> **YOUR ASSIGNMENT**:
When you reach the line containing "pixels, height=2189 pixels." in the records below, start copying exactly, and stop once you have copied the line containing "What do you see at coordinates (68, 1491)".

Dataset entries
_ _ _ _ _ _ _

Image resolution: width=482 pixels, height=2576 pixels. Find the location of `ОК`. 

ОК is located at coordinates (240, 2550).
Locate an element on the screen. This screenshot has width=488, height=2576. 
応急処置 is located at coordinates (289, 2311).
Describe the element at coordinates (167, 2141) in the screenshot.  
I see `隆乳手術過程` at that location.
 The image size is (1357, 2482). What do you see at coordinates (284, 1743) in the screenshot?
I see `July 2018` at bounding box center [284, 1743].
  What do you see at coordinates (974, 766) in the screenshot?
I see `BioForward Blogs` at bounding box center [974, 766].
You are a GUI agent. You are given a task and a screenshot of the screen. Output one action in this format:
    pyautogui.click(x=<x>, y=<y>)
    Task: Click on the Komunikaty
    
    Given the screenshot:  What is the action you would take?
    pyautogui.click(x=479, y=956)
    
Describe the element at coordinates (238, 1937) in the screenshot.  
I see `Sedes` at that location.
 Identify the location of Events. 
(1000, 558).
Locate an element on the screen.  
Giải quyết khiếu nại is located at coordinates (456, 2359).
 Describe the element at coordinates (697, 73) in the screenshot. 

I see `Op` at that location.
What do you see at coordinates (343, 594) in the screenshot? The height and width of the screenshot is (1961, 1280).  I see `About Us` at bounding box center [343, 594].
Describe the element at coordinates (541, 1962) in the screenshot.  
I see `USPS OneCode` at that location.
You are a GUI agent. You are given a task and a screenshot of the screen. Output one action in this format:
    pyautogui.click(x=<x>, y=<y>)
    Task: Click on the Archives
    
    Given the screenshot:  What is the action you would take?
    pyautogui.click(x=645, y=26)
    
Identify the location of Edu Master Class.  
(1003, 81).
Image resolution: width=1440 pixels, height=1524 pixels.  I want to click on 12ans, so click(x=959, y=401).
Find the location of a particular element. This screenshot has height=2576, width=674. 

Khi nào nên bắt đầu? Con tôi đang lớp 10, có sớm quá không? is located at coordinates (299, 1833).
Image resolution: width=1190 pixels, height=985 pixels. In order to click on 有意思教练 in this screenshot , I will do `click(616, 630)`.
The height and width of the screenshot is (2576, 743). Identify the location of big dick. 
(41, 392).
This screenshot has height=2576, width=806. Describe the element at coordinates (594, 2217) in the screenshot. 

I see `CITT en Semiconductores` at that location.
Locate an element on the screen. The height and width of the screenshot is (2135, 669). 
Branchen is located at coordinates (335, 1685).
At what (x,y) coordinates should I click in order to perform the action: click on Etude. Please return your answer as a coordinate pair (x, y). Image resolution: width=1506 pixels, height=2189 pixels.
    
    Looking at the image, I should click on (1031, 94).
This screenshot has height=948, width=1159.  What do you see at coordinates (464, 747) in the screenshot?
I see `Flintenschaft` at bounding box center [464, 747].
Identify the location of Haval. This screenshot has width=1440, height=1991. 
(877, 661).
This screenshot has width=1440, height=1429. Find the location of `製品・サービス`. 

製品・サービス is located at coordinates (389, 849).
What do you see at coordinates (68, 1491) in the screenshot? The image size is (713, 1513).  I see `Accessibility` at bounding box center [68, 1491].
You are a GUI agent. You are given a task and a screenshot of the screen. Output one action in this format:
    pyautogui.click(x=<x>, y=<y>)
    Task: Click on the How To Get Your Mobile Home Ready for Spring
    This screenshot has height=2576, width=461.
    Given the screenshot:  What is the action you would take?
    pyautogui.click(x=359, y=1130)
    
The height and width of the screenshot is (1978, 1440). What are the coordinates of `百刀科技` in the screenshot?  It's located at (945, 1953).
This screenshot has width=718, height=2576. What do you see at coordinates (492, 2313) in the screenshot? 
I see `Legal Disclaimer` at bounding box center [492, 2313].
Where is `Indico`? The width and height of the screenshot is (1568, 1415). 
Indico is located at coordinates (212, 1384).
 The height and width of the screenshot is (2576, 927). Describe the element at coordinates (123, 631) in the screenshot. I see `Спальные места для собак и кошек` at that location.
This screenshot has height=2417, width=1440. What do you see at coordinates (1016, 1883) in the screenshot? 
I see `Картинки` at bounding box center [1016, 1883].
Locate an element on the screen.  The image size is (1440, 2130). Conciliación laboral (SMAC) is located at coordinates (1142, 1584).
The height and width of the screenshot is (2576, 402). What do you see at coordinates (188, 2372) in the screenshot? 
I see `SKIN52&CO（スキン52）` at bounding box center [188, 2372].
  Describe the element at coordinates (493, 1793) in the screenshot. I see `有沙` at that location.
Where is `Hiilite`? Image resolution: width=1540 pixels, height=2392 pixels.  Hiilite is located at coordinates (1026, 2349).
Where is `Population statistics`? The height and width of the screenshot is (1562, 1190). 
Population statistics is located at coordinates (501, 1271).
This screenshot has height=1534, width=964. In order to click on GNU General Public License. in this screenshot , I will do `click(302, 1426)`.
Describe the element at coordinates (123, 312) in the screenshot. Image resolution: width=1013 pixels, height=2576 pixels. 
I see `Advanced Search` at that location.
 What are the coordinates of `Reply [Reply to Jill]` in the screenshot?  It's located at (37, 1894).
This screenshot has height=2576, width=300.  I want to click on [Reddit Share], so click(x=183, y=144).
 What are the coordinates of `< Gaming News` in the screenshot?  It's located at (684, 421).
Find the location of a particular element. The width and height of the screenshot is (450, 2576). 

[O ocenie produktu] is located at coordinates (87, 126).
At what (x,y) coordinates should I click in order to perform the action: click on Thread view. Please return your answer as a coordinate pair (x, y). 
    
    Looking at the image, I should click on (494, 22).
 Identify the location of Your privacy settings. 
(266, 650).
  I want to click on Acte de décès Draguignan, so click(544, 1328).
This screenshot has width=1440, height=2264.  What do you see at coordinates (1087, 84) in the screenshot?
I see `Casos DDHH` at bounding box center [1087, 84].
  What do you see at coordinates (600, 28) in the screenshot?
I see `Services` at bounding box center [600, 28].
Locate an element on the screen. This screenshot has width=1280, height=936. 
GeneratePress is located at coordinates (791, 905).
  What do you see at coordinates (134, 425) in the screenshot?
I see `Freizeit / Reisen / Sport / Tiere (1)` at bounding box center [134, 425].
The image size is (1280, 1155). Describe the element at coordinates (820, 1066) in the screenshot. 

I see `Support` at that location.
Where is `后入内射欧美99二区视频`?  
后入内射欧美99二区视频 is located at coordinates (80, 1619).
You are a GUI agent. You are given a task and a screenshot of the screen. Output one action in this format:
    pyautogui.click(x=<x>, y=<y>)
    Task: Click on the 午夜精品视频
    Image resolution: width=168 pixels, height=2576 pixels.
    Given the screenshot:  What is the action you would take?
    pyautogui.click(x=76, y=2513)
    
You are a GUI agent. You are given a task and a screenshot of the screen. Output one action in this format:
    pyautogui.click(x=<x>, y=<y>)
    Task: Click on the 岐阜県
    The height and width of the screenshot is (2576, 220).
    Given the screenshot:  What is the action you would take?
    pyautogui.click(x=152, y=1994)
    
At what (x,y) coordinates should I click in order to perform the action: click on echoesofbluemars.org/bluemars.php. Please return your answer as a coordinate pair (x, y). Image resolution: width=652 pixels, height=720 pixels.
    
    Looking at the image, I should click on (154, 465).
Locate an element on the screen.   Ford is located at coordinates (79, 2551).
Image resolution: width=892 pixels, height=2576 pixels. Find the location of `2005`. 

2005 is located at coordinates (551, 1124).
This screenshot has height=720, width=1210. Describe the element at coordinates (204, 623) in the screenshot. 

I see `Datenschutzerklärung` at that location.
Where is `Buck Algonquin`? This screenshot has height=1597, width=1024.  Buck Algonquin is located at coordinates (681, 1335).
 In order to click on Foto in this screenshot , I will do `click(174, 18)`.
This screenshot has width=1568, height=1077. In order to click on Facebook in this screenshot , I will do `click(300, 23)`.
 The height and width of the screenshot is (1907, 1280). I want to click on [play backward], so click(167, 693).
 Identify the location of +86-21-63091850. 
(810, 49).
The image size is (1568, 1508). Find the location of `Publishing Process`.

_ _ _ _ _ _ _

> **TASK RESULT**:
At what (x,y) coordinates should I click in order to perform the action: click on Etude. Please return your answer as a coordinate pair (x, y). Image resolution: width=1506 pixels, height=2189 pixels.
    
    Looking at the image, I should click on (1031, 94).
This screenshot has height=948, width=1159.  What do you see at coordinates (464, 747) in the screenshot?
I see `Flintenschaft` at bounding box center [464, 747].
Identify the location of Haval. This screenshot has width=1440, height=1991. 
(877, 661).
This screenshot has width=1440, height=1429. Find the location of `製品・サービス`. 

製品・サービス is located at coordinates (389, 849).
What do you see at coordinates (68, 1491) in the screenshot? The image size is (713, 1513).  I see `Accessibility` at bounding box center [68, 1491].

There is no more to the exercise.